[ExI] Bergson and Einstein are still debating the nature of time and change
avant at sollegro.com
Sat Nov 30 04:53:45 UTC 2019
> On Wed, 27 Nov 2019 at 21:43, Stuart LaForge via extropy-chat
> <extropy-chat at lists.extropy.org> wrote:
>> I don't see decoherence as being any more necessary than collapse in
>> Everett's MWI. If one posits the existence of all possible Everett
>> branches, all completely superdetermined, the result would be
>> indistinguishable from what we observe. With all randomness
>> attributable completely to our ignorance of which of the infinite
>> Everett branches we reside in. This view also seems to corroborate the
>> Wheeler-Dewitt equation which implies that the total energy and
>> information of the multiverse as a whole is unchanging and therefore
>> cannot be said to experience time at all.
> <big snip>
> Quantum Bayesianism claims that MWI is meaningless.
> The Many Worlds Interpretation just boils down to this: Whenever a
> coin is tossed (or any process occurs) the world splits. But who would
> know the difference if that were not true? What does this vision have
> to do with any of the details of physics?
To be honest, the notion that the universe splits asunder every time a
coin is flipped, initially made me strongly dislike MWI because
universe-splitting seemed a very unphysical process as bad as, if not
worse than, wave-function collapse.

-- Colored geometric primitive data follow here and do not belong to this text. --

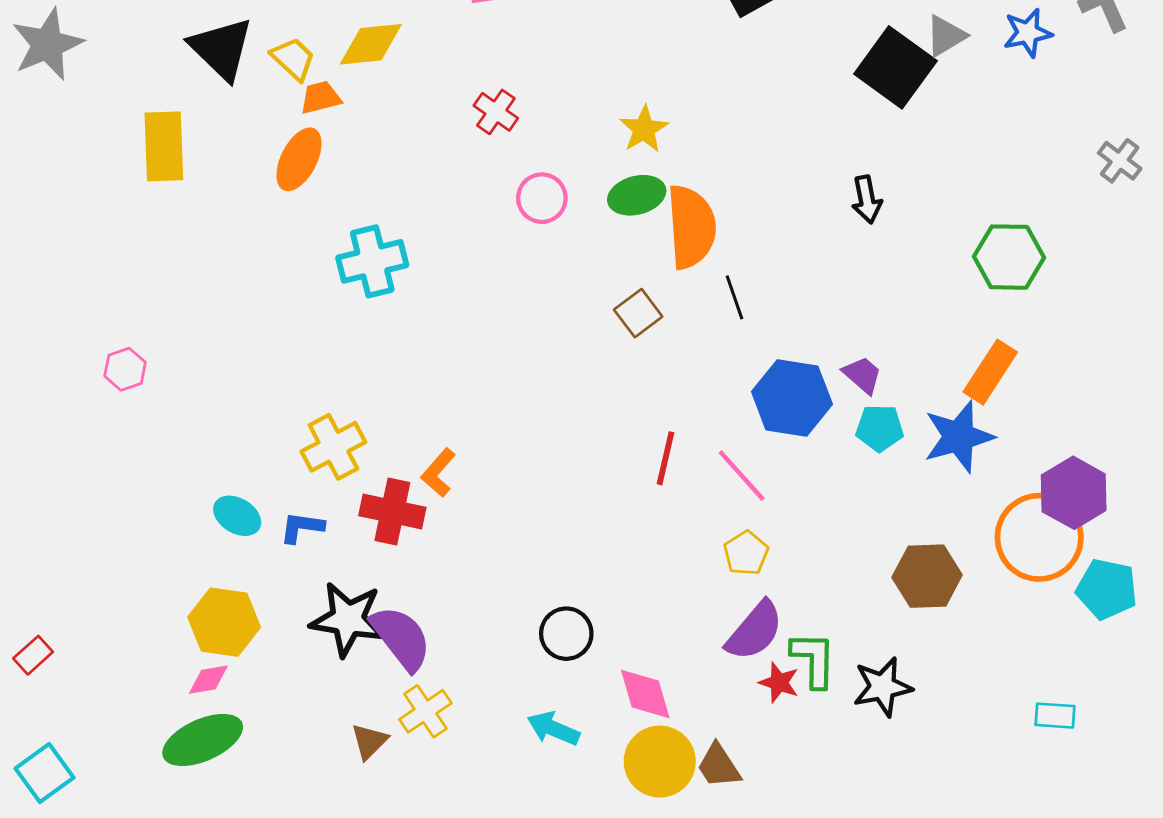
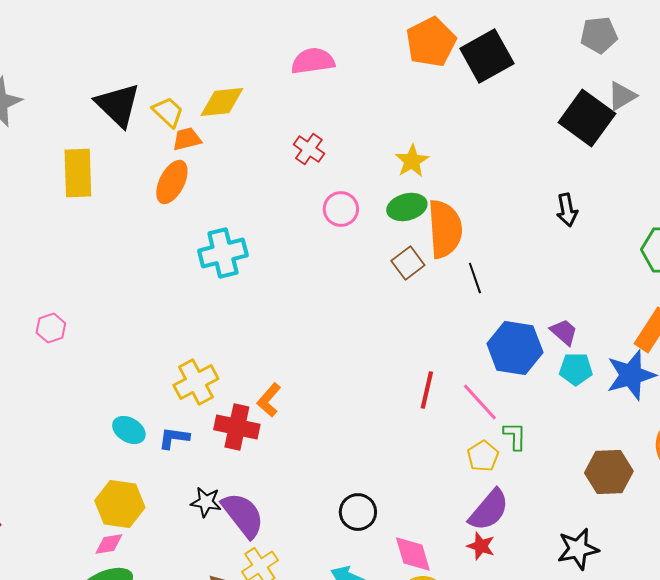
brown square: (638, 313) -> (408, 263), moved
black star: (348, 619) -> (206, 502), size x0.6
green L-shape: (814, 660) -> (515, 436), moved, size x0.7
red star: (779, 683) -> (481, 546), moved

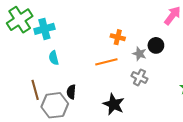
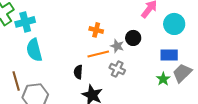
cyan semicircle: (54, 58) -> (34, 50), size x1.6
orange line: (106, 62) -> (98, 54), moved
black semicircle: (71, 92) -> (78, 72), moved

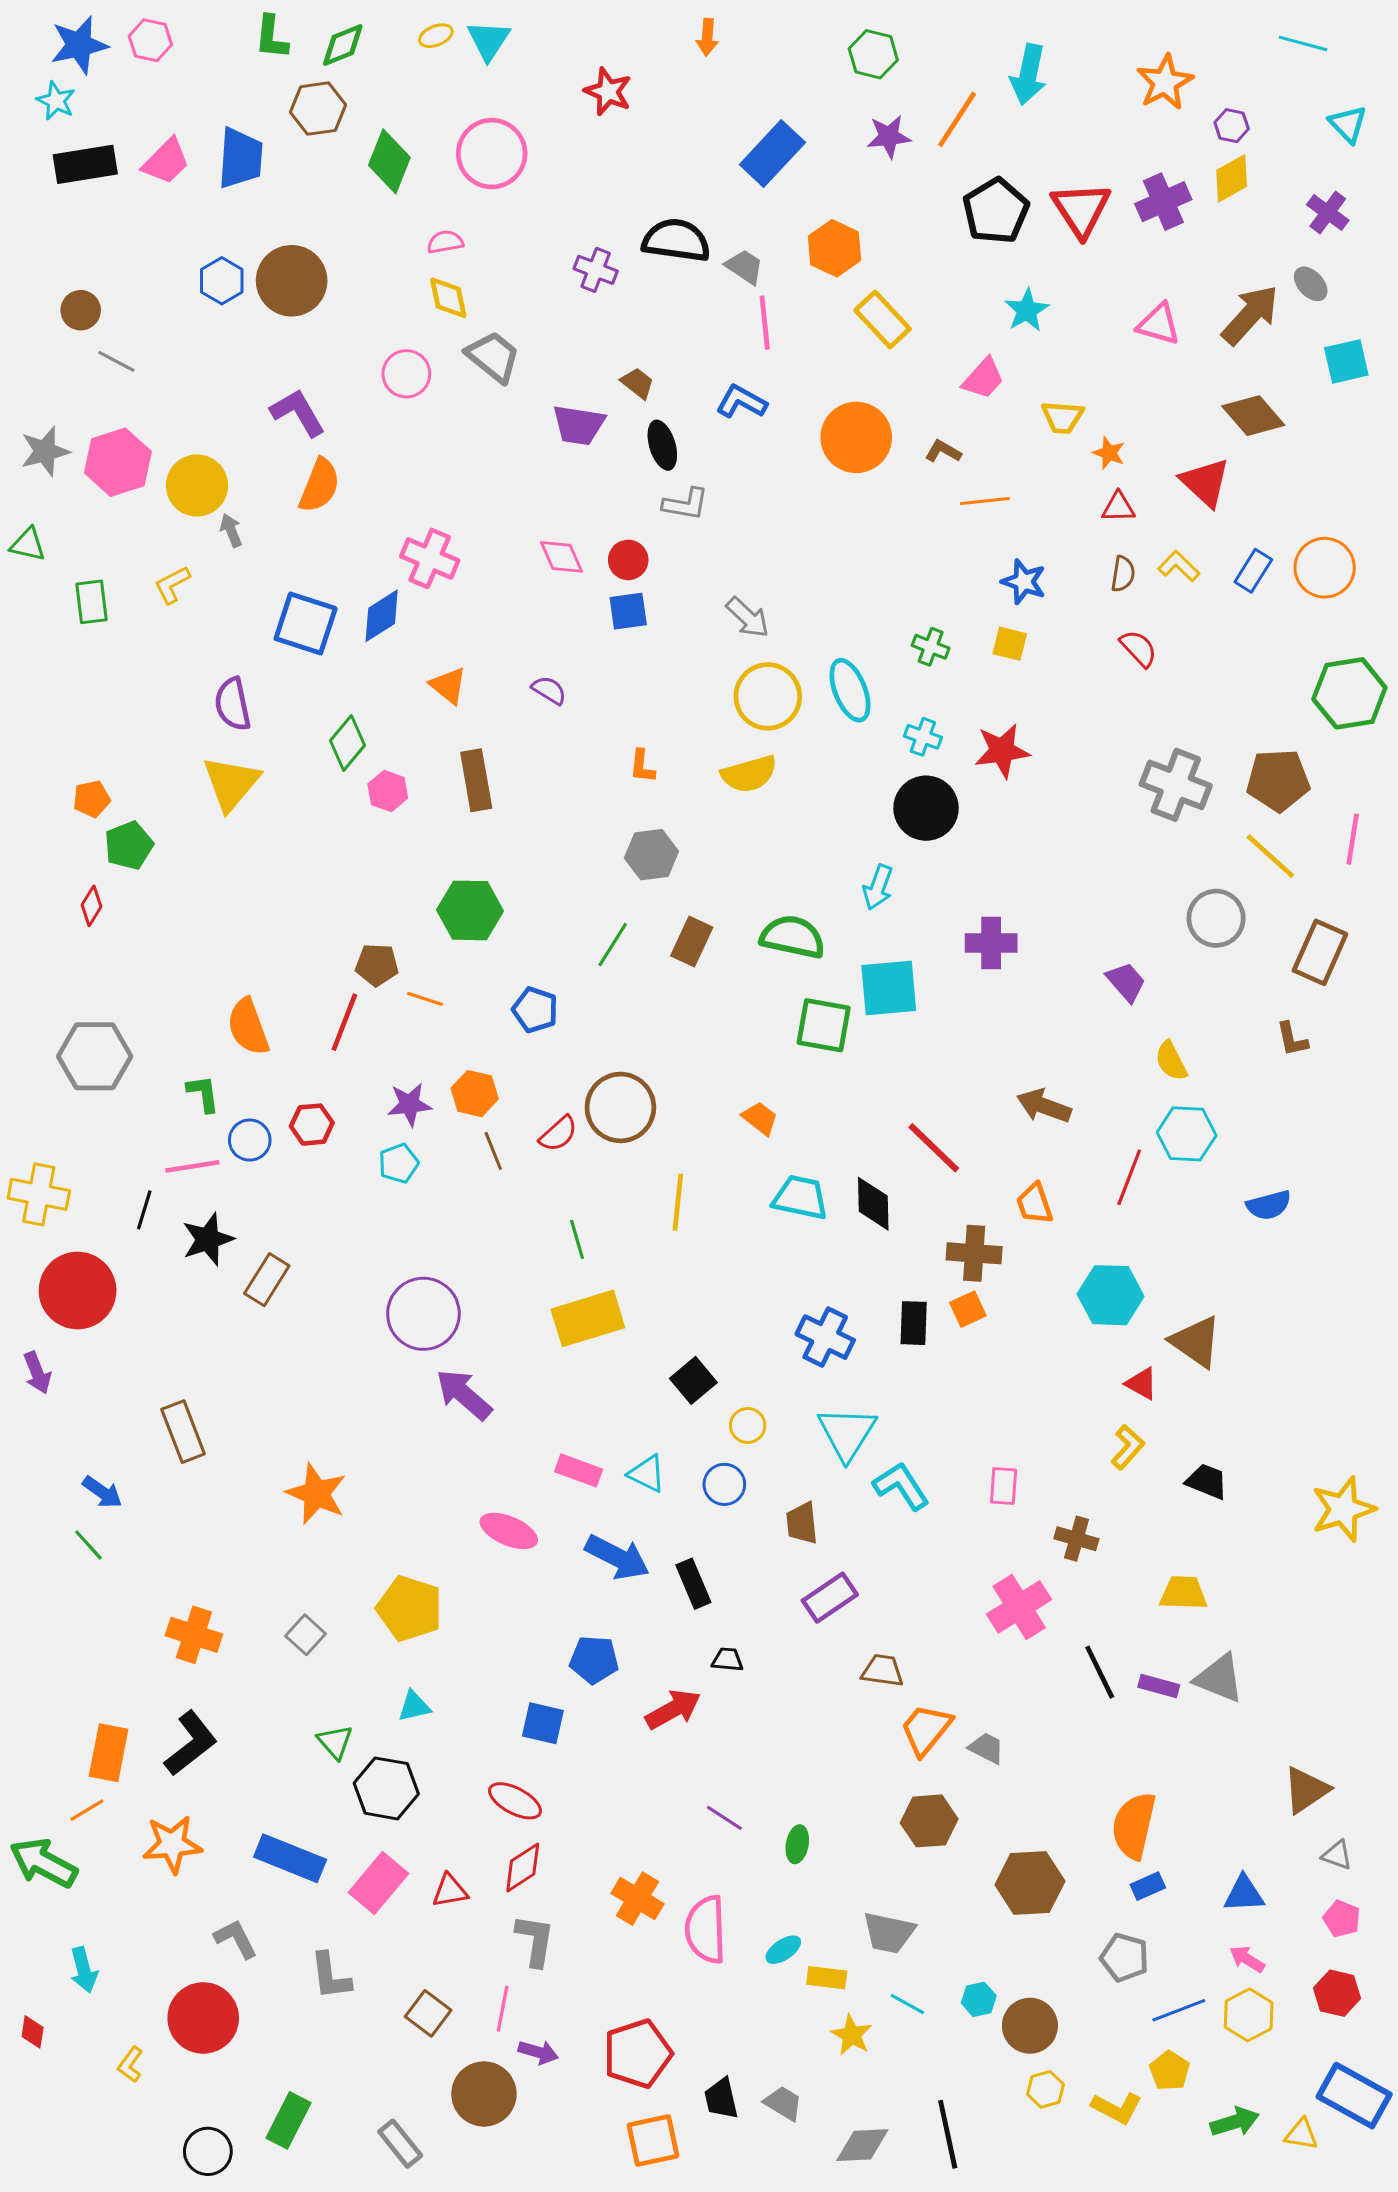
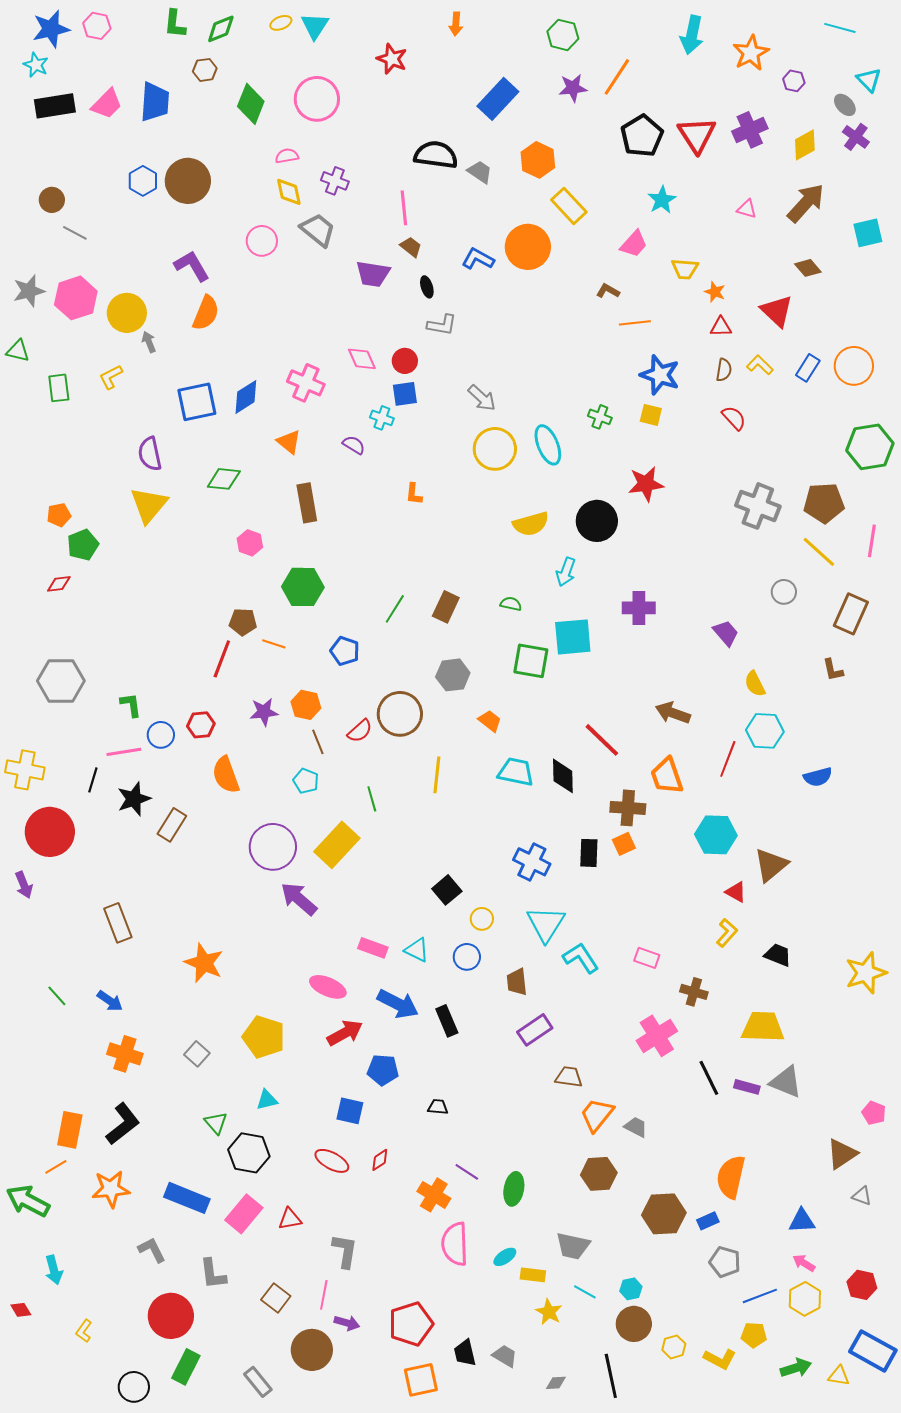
cyan arrow: (1028, 74) -> (692, 35), moved
brown hexagon: (318, 109) -> (205, 70), size x0.7
yellow diamond: (1232, 178) -> (805, 145), moved
purple cross: (596, 270) -> (335, 181), moved
gray ellipse: (1311, 284) -> (845, 105), moved
pink line: (765, 323) -> (404, 208), moved
pink triangle: (1159, 324) -> (747, 209), size x0.7
brown diamond: (1253, 416) -> (808, 268), size x0.7
orange circle: (856, 437) -> (528, 247), moved
black ellipse: (662, 445) -> (427, 287), size x0.7
pink cross: (430, 558) -> (306, 383), moved
blue star: (1024, 582) -> (660, 375), size x1.4
blue square: (306, 624) -> (197, 402), turned -30
cyan cross: (923, 737) -> (382, 418), moved
green diamond: (347, 743) -> (224, 479), turned 56
yellow semicircle: (749, 774) -> (531, 524), moved
pink hexagon: (388, 791) -> (250, 543), moved
gray hexagon: (651, 855) -> (453, 675), moved
red diamond: (92, 906) -> (59, 584), turned 50
gray circle: (1216, 918) -> (784, 592), size x0.7
green semicircle: (793, 937) -> (511, 604), size x0.5
orange semicircle: (248, 1027) -> (226, 775), moved
cyan pentagon: (399, 1163) -> (306, 781), moved, turned -30
orange trapezoid: (1035, 1204) -> (667, 776), size x1.4
yellow rectangle: (588, 1318) -> (337, 845), moved, turned -30
brown triangle: (1196, 1342) -> (771, 865), turned 45
pink rectangle: (1004, 1486) -> (647, 958), turned -75
blue arrow: (102, 1492) -> (110, 1001), moved
yellow trapezoid: (1183, 1593) -> (763, 1027), size x1.4
black trapezoid: (727, 1660) -> (438, 1107), moved
red arrow: (673, 1709) -> (345, 1033), moved
green ellipse: (797, 1844) -> (514, 1189), size x1.4
red diamond: (523, 1868) -> (380, 1160), moved, size x0.7
blue rectangle: (1148, 1886) -> (708, 1221), moved
orange cross: (637, 1899) -> (434, 1195), moved
pink pentagon: (1342, 1919) -> (874, 1113), moved
red circle: (203, 2018) -> (171, 1316), moved
brown circle: (1030, 2026) -> (634, 1324), moved
red diamond: (33, 2032) -> (21, 1310), turned -40
yellow pentagon: (1170, 2071) -> (754, 1335), turned -30
gray diamond: (862, 2145) -> (556, 1383), size x0.6

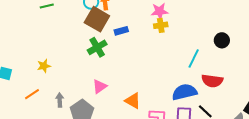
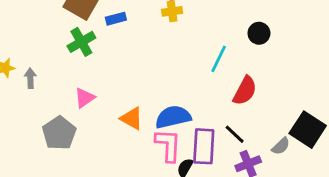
red semicircle: (212, 81) -> (245, 91), turned -70
blue semicircle: (184, 92) -> (173, 117), moved
gray arrow: (60, 100) -> (30, 78), moved

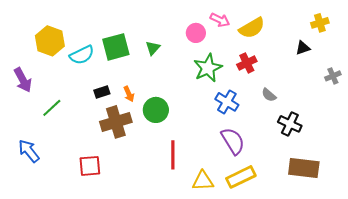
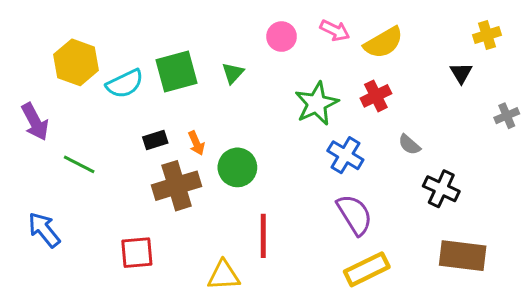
pink circle: (196, 33) -> (282, 37), moved
black triangle: (303, 48) -> (461, 73), turned -42
green line: (52, 108) -> (79, 164), turned 70
yellow triangle: (203, 181) -> (224, 275), moved

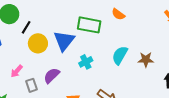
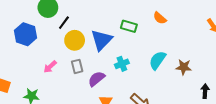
green rectangle: (89, 25) -> (129, 26), size x0.7
purple semicircle: (52, 76) -> (96, 79), moved
gray rectangle: (31, 85) -> (77, 66), moved

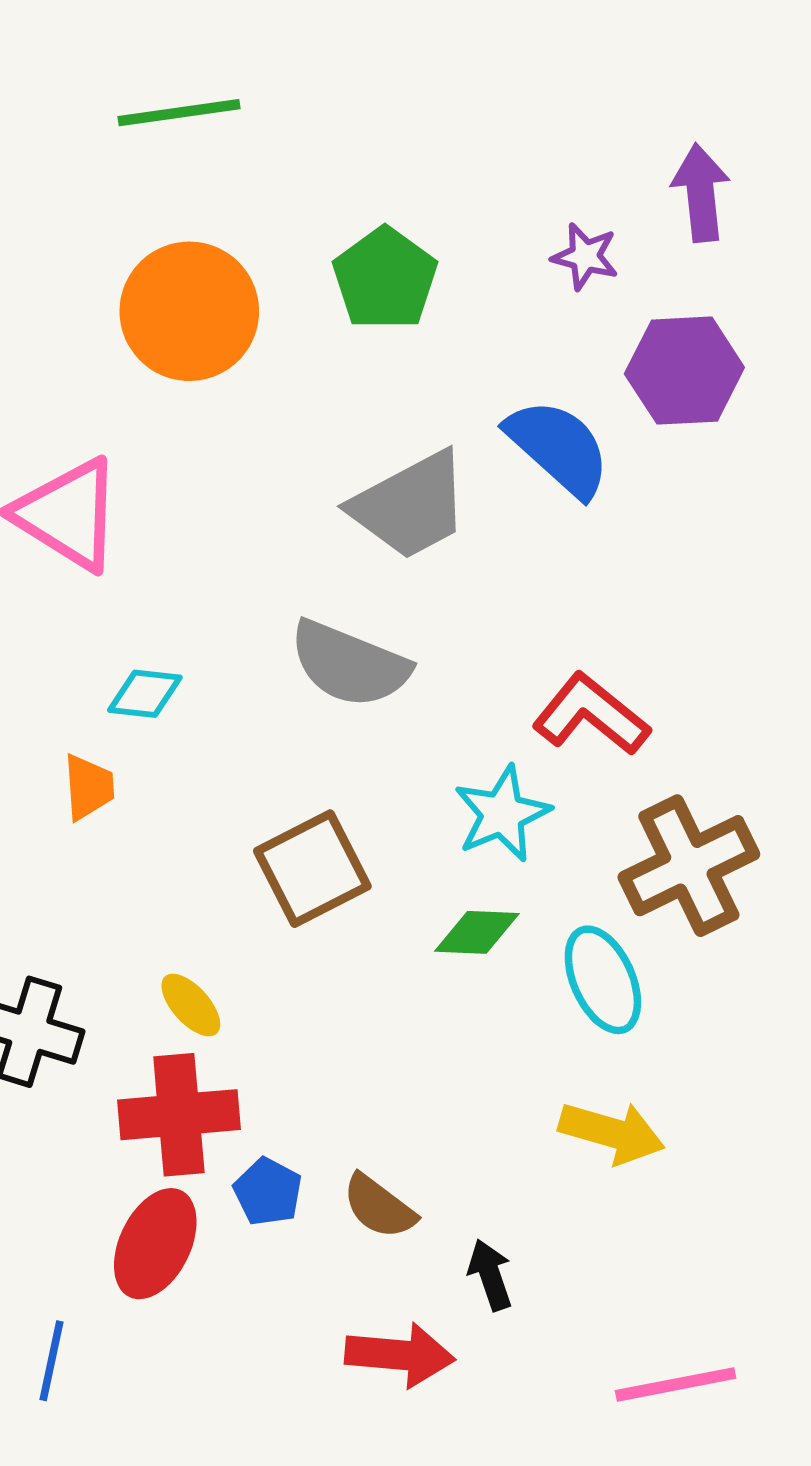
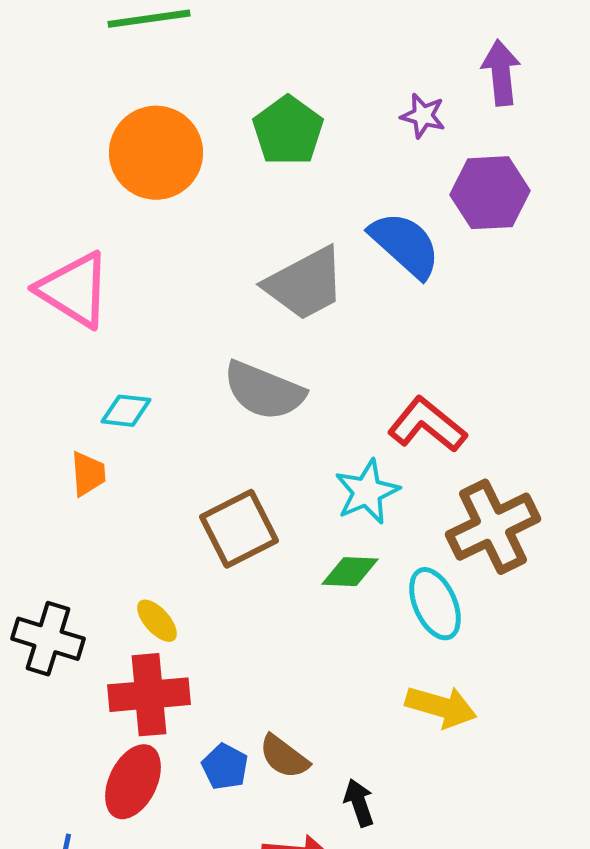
blue pentagon: (268, 1192) -> (225, 767), moved

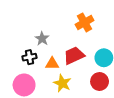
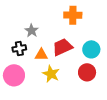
orange cross: (85, 22) -> (73, 15), turned 30

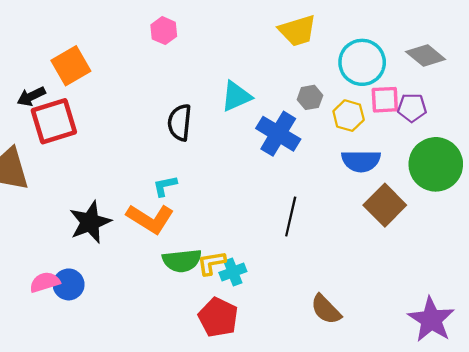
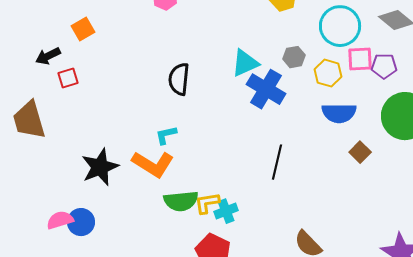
orange square: (71, 66) -> (83, 29), size x0.7
cyan triangle: (236, 96) -> (245, 63), moved
red square: (54, 121) -> (68, 78), size x0.5
brown square: (385, 205) -> (360, 152), size x0.6

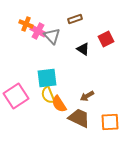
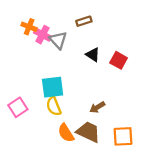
red square: (106, 39) -> (119, 60), moved, turned -35
pink square: (16, 96) -> (18, 107), size x0.7
orange semicircle: (59, 104) -> (66, 133), moved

But that is before I started
investigating quantum gravity and wanting to merge QM and GR. Once GR
comes into the picture and time becomes geometrized into a space-time
manifold, one realizes that nothing splits or collapses. All the
universes are all already there a piori.
If one spatially clusters the universes by similarity to one another,
the resulting model or structure of the multiverse looks like an
infinite fractal tree, with uncountable Everett branches splitting off
into further branch universes of increasing specificity until one gets
down to the twigs; a picture reminiscent of Yggdrasil the World-Tree
of Norse mythology. Any particular path from trunk to twig tracing out
the unique history of a informationally-distinct universe.
Perhaps this super-deterministic interpretation of MWI is sufficiently
different from Everett's original vision so as to have its own name
but calling it MWI suffices for me. The point is that Everett's model
of QM lends itself well to the 3+1 geometry of general relativity.
None of the so-called epistemic interpretations of QM like Copenhagen
or QBism can boast this GR-coziness (hairy mathematical details like
The critic's allegation that classical versions of MWI could exist as
there is nothing inherently quantum mechanical about the model,
actually underscore the most valuable feature of MWI. And that is that
a single visualization tool or interpretation of physics can bridge
the quantum mechanical realm of subatomic processes with the
inter-galactic realm of cosmological processes. In that regard, MWI is
more a model of the physics of probabilistic phenomena on all scales
rather than a narrow interpretation of QM.
However, the Yggdrasil picture gained by clustering universes by
informational similarity is a useful tool for concept visualization
but the actual multiverse need not be so well organized. Quantum
entanglement enables quantum systems to evolve unitarily no matter how
far apart they are. And there seems to be more space in the multiverse
than anything else. Because information seems to be non-local, a
universe that is identical to ours except for one crucial detail (one
atom out of place for example) need not be our nearest neighboring
universe in space but instead lie countless trillions of Hubble radii
Yet a single bit of Shannon information can nonetheless bridge that
unfathomable gap. Just like there is only one number 3 that
simultaneously exists wherever there are three of anything.
QBism is a valid interpretation of QM. It uses all the same maths and
leads to the same answers. However, it suffers from the same problems
that Copenhagen and other epistemic interpretations suffer from. For
one thing, it places undue importance on consciousness by way of
subjective observation of probabilities in the evolution of quantum
systems. Somehow abstract probabilities must become concrete
actualities in quantum systems.
In such epistemic interpretations for example, the moon is a fuzzy
mass of probability amplitudes until the moment you glance at it, then
it snaps to attention as a real object in the present moment located
precisely where you see it. Then when you look away, it relaxes once
again into a fuzzy mess of abstract data.
It seems to violate the Copernican principle that the moon should
dance at the whim of mere monkeys and that seems like a slippery slope
In ontological interpretations of QM, such as MWI however, the moon is
always there and in every possible phase and position while it is we
precious observers that may or may not be there to witness it.
I suppose in the end, it boils down to matter of taste. Which
intuition about the world do you cherish more? Realism or locality?
For my part, I choose realism. If the present moment is real, then all
of space is real. There is so much space out there that we don't know
if it is infinite or not. Furthermore it is expanding due to dark
energy with the farthest parts receding faster than light. That means
that almost all of space is causally disconnected from us. That means
that there is room out there for all possible pasts, presents, and
futures to be real yet completely unobserved.
If the number three can exist wherever threeness is manifest, Why
cannot Einstein exist wherever Einsteiness is manifest?